Elle se dégage, surprise de sa propre insolence.
- Écoute-moi je te dis, je peux t’aider à sauver ta peau.
- Et pourquoi est-ce que je te croirais maintenant que tu es à la solde des Boches ?
- Tu as bien vu que je ne t’ai pas trahie quand tu as dit que tu n’avais pas d’enfants.
Simone garde le silence. Le temps d’un battement de paupières, elle se retrouve dans ce village, près de Colmar, où Joseph et elle se sont rencontrés en septembre 1936. Ils étaient instituteurs, Joseph en primaire, et elle en maternelle. Et puis le mari de Simone est mort en 1938, des suites du gaz moutarde qu’il avait reçu pendant la Grande Guerre, la laissant seule avec trois enfants. Elle est alors partie vivre à Paris, près de sa sœur, veuve elle aussi.

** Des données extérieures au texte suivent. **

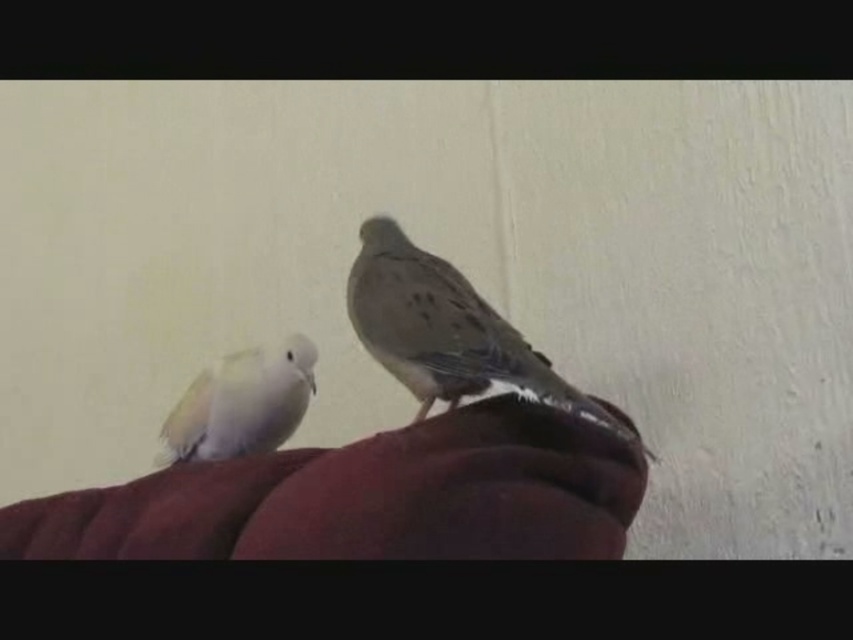 Question: Does brown speckled feather at center have a lesser width compared to white feathered bird at left?

Choices:
 (A) no
 (B) yes

Answer: (A)

Question: Can you confirm if brown speckled feather at center is positioned above white feathered bird at left?

Choices:
 (A) yes
 (B) no

Answer: (A)

Question: Does brown speckled feather at center have a lesser width compared to white feathered bird at left?

Choices:
 (A) yes
 (B) no

Answer: (B)

Question: Which of the following is the closest to the observer?

Choices:
 (A) brown speckled feather at center
 (B) white feathered bird at left

Answer: (A) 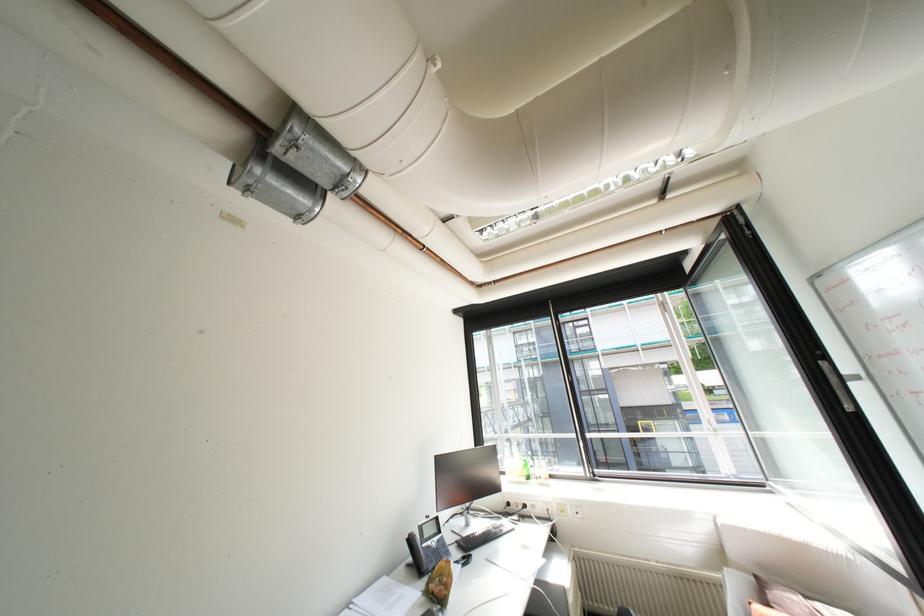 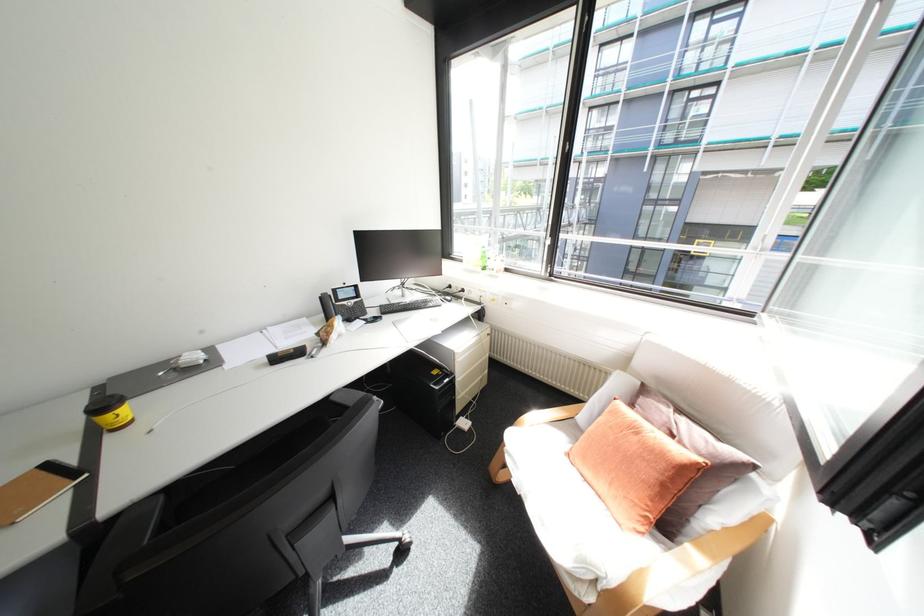 Where in the second image is the point corresponding to point (417, 537) from the first image?

(330, 296) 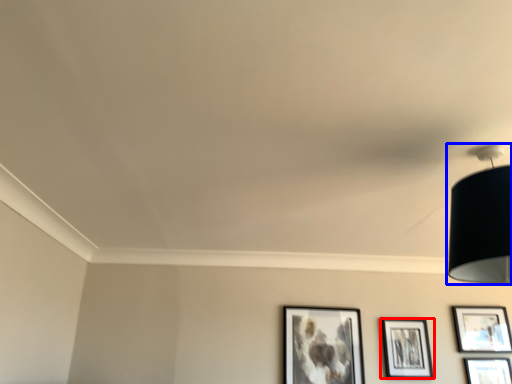 Question: Which object appears closest to the camera in this image, picture frame (highlighted by a red box) or lamp (highlighted by a blue box)?

Choices:
 (A) picture frame
 (B) lamp

Answer: (B) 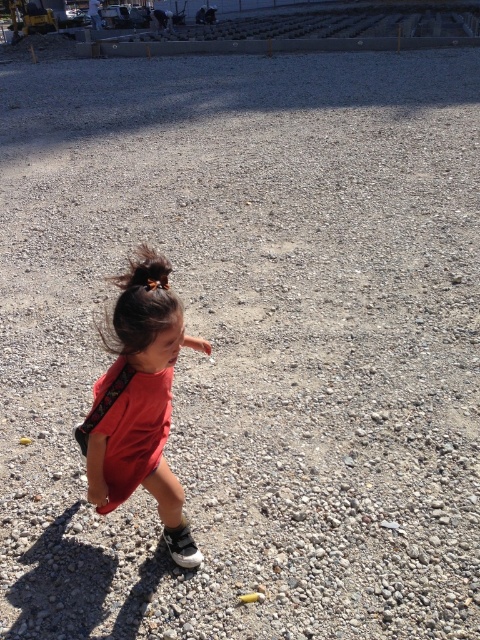 Does point (195, 339) come farther from viewer compared to point (129, 429)?

Yes.

Between point (166, 330) and point (168, 428), which one is positioned in front?

Point (166, 330) is in front.

Image resolution: width=480 pixels, height=640 pixels. Find the location of `matte red dress at center`. matte red dress at center is located at coordinates (140, 403).

Between matte red dress at center and brown shiny hair at upper left, which one appears on the left side from the viewer's perspective?

Positioned to the left is brown shiny hair at upper left.

Is matte red dress at center smaller than brown shiny hair at upper left?

No, matte red dress at center is not smaller than brown shiny hair at upper left.

Does point (128, 339) come farther from viewer compared to point (128, 333)?

Yes, point (128, 339) is behind point (128, 333).

Where is `matte red dress at center`? The width and height of the screenshot is (480, 640). matte red dress at center is located at coordinates (140, 403).

You are a GUI agent. You are given a task and a screenshot of the screen. Output one action in this format:
    pyautogui.click(x=<x>, y=<y>)
    Task: Click on the red cotton dress at center
    This screenshot has width=480, height=640.
    Given the screenshot: What is the action you would take?
    pyautogui.click(x=129, y=426)

Is red cotton dress at center thinner than brown shiny hair at upper left?

In fact, red cotton dress at center might be wider than brown shiny hair at upper left.

Does point (117, 381) lie in front of point (162, 301)?

No, it is not.

Where is `red cotton dress at center`? The image size is (480, 640). red cotton dress at center is located at coordinates (129, 426). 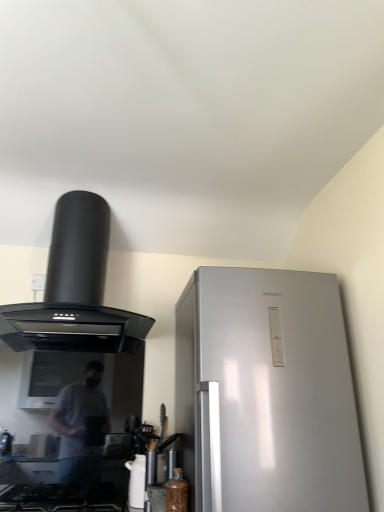 This screenshot has height=512, width=384. In order to click on free location above black matte range hood at upper left (from a real-world perspective) in this screenshot , I will do `click(90, 185)`. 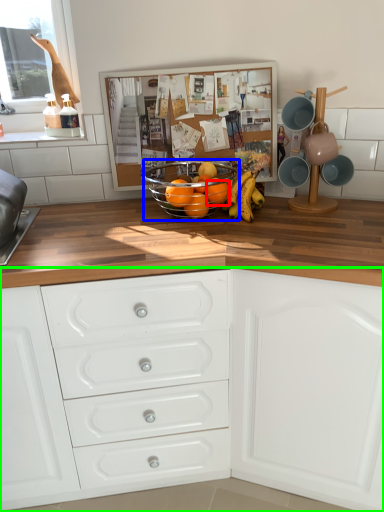 Question: Estimate the real-world distances between objects in this image. Which object is closer to orange (highlighted by a red box), glass bowl (highlighted by a blue box) or chest of drawers (highlighted by a green box)?

Choices:
 (A) glass bowl
 (B) chest of drawers

Answer: (A) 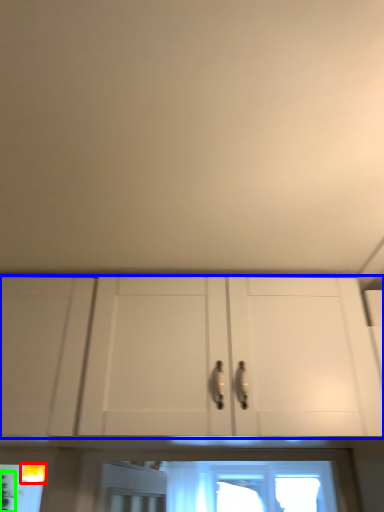 Question: Which is nearer to the light fixture (highlighted by a red box)? cabinetry (highlighted by a blue box) or plant (highlighted by a green box).

Choices:
 (A) cabinetry
 (B) plant

Answer: (B) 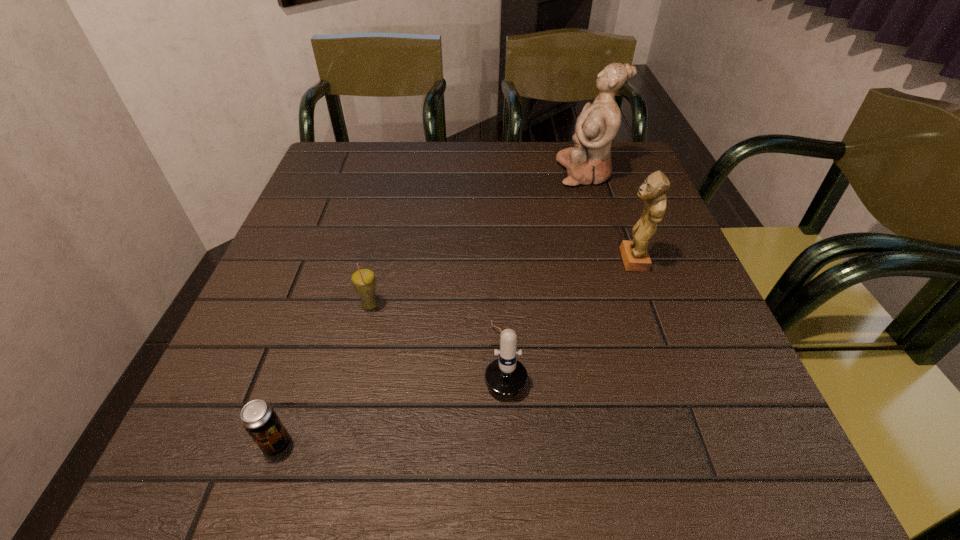 At what (x,y) coordinates should I click in order to perform the action: click on vacant space situated 0.310m on the front-facing side of the tallest object. Please return your answer as a coordinate pair (x, y). The width and height of the screenshot is (960, 540). Looking at the image, I should click on (441, 173).

Where is `vacant space located on the front-facing side of the tallest object`? The image size is (960, 540). vacant space located on the front-facing side of the tallest object is located at coordinates (509, 173).

Find the location of a particular element. Image resolution: width=960 pixels, height=540 pixels. free location located 0.300m on the front-facing side of the tallest object is located at coordinates (444, 173).

Where is `blank area located 0.180m on the front-facing side of the fourth nearest object`? The image size is (960, 540). blank area located 0.180m on the front-facing side of the fourth nearest object is located at coordinates (532, 260).

The height and width of the screenshot is (540, 960). I want to click on vacant space located on the front-facing side of the fourth nearest object, so click(513, 260).

Find the location of a particular element. free space located 0.360m on the front-facing side of the fourth nearest object is located at coordinates (446, 260).

At what (x,y) coordinates should I click in order to perform the action: click on free spot located 0.390m on the back of the straw for drinking. Please return your answer as a coordinate pair (x, y). Looking at the image, I should click on (398, 185).

This screenshot has height=540, width=960. Identify the location of vacant space situated on the right of the fourth farthest object. (577, 359).

I want to click on vacant space located 0.170m on the right of the shortest object, so click(407, 444).

Identify the location of object that is at the far edge. (589, 161). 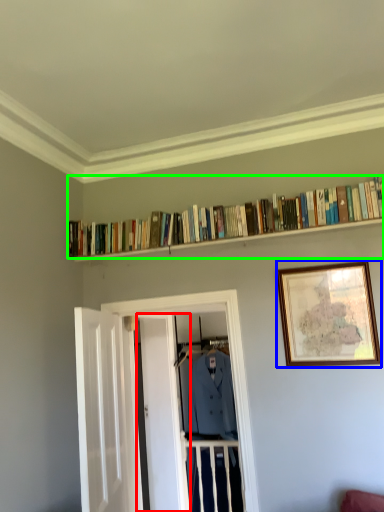 Question: Which object is the farthest from door (highlighted by a red box)? Choose among these: picture frame (highlighted by a blue box) or book (highlighted by a green box).

Choices:
 (A) picture frame
 (B) book

Answer: (A) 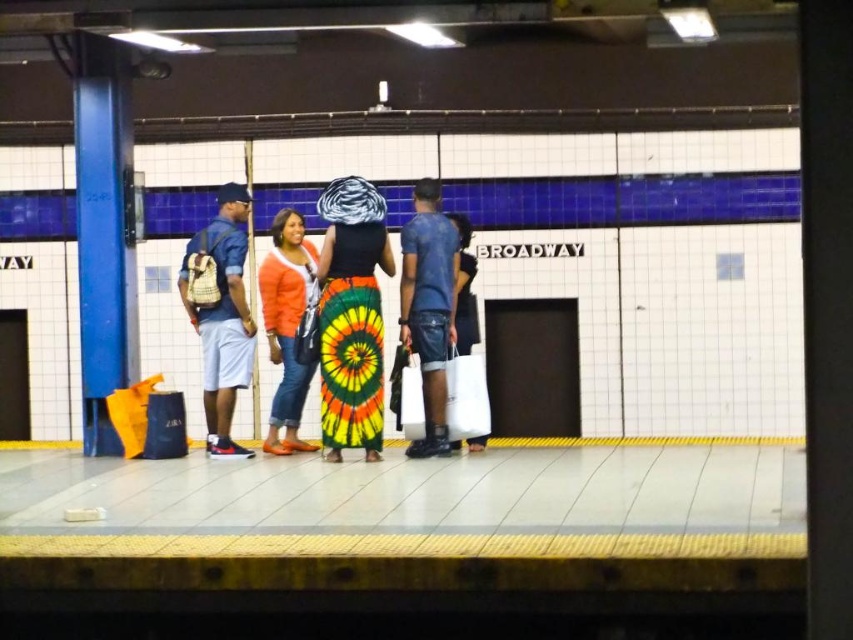 You are a photographer positioned at the subway platform and want to take a photo that includes both the denim shorts at left and the orange cotton sweater at center. Which object should you adjust your camera focus to first to ensure both are in frame?

You should focus on the denim shorts at left first since it is closer to you than the orange cotton sweater at center, ensuring both are within the camera frame.

You are a photographer standing at the subway station platform. You want to take a photo of the denim shorts at left and orange cotton sweater at center. Which item is positioned higher in the frame?

The denim shorts at left is located above the orange cotton sweater at center, so it is positioned higher in the frame. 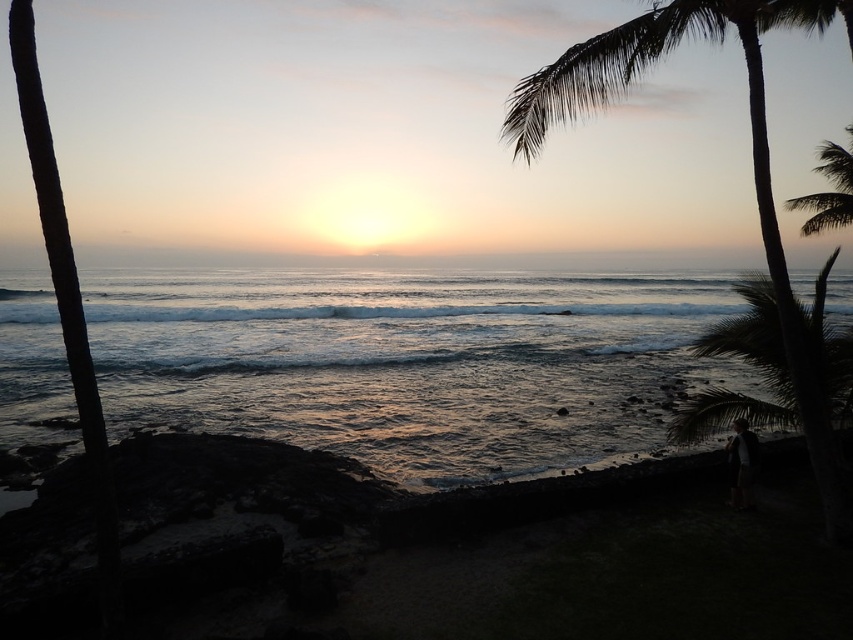 You are standing on the beach and want to take a photo of the sunset. You have a camera that can only capture objects within a 100cm width. The green leafy palm tree at right and the smooth ocean at center are both in your view. Considering their sizes, can you fit both into the photo without cropping either?

The green leafy palm tree at right is bigger than the smooth ocean at center. Since the camera can only capture up to 100cm width, and the palm tree is larger, it might block part of the ocean. Therefore, you might not be able to fit both without cropping.

You are standing on the rocky shoreline and see the point marked at coordinates (x=409, y=360). Based on the scene description, where is this point located?

The point at (x=409, y=360) is on the shiny blue water at center. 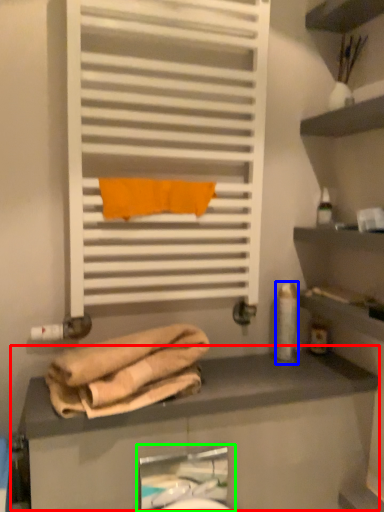 Question: Which object is positioned farthest from counter (highlighted by a red box)? Select from toiletry (highlighted by a blue box) and sink (highlighted by a green box).

Choices:
 (A) toiletry
 (B) sink

Answer: (B) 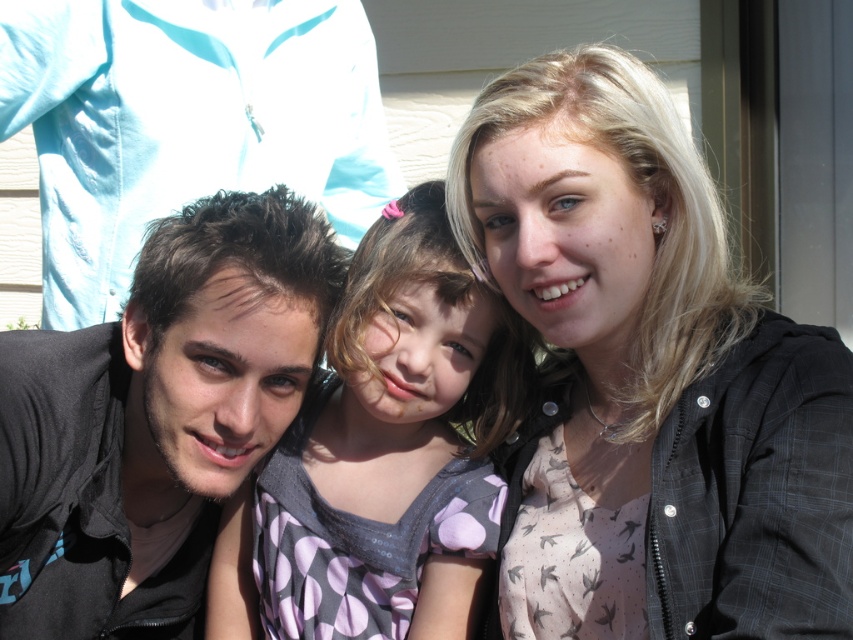 Question: Can you confirm if blonde hair at upper right is thinner than dark brown hair at left?

Choices:
 (A) no
 (B) yes

Answer: (A)

Question: Is blonde hair at upper right closer to camera compared to polka dot fabric dress at center?

Choices:
 (A) yes
 (B) no

Answer: (A)

Question: Estimate the real-world distances between objects in this image. Which object is closer to the blonde hair at upper right?

Choices:
 (A) polka dot fabric dress at center
 (B) dark brown hair at left

Answer: (A)

Question: Which point is farther to the camera?

Choices:
 (A) blonde hair at upper right
 (B) polka dot fabric dress at center
 (C) dark brown hair at left

Answer: (B)

Question: Is blonde hair at upper right in front of polka dot fabric dress at center?

Choices:
 (A) no
 (B) yes

Answer: (B)

Question: Among these points, which one is nearest to the camera?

- Ils sont où, d’ailleurs, tes fils ?
La question de Joseph arrache Simone à ses souvenirs.
- En Bretagne, chez des paysans.
A peine a-t-elle répondu, qu’elle se mord les lèvres. Et si c’était un piège ?
À suivre...
Cette nouvelle est une histoire vraie, quelque peu romancée. Le prénom de l'héroïne est une simple coïncidence et n'a rien à voir avec Madame Veil, même si, on le verra, les deux femmes ont fait preuve du même courage.